ABOUT THIS TASK => All lines containing the string "http" must be copied from the entries.

Stored items

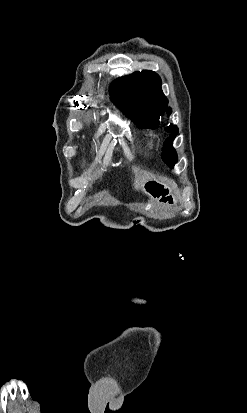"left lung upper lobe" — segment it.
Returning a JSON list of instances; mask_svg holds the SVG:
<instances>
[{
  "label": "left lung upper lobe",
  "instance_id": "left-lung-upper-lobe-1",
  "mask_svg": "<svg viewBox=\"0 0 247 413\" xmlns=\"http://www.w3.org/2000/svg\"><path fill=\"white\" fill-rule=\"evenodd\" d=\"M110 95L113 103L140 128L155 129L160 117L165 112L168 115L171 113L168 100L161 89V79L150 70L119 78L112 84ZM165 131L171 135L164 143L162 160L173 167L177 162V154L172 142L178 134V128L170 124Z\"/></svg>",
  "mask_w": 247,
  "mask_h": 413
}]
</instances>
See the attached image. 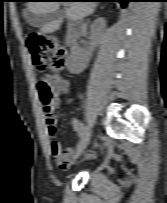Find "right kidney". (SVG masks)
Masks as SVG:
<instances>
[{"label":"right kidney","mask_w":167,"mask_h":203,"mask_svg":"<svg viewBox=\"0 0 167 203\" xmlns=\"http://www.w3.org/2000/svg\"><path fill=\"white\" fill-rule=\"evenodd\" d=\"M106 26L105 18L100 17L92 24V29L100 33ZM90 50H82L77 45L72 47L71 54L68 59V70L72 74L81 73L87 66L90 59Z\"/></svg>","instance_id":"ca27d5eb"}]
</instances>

ANSWER TO THIS PROBLEM =>
  "mask_svg": "<svg viewBox=\"0 0 247 413\" xmlns=\"http://www.w3.org/2000/svg\"><path fill=\"white\" fill-rule=\"evenodd\" d=\"M110 95L113 103L140 128L155 129L160 117L165 112L168 115L171 113L168 100L161 89V79L150 70L119 78L112 84ZM165 131L171 135L164 143L162 160L173 167L177 162V154L172 142L178 134V128L170 124Z\"/></svg>",
[{"label":"right kidney","mask_w":167,"mask_h":203,"mask_svg":"<svg viewBox=\"0 0 167 203\" xmlns=\"http://www.w3.org/2000/svg\"><path fill=\"white\" fill-rule=\"evenodd\" d=\"M106 26L105 18L100 17L92 24V29L100 33ZM90 50H82L77 45L72 47L71 54L68 59V70L72 74L81 73L87 66L90 59Z\"/></svg>","instance_id":"ca27d5eb"}]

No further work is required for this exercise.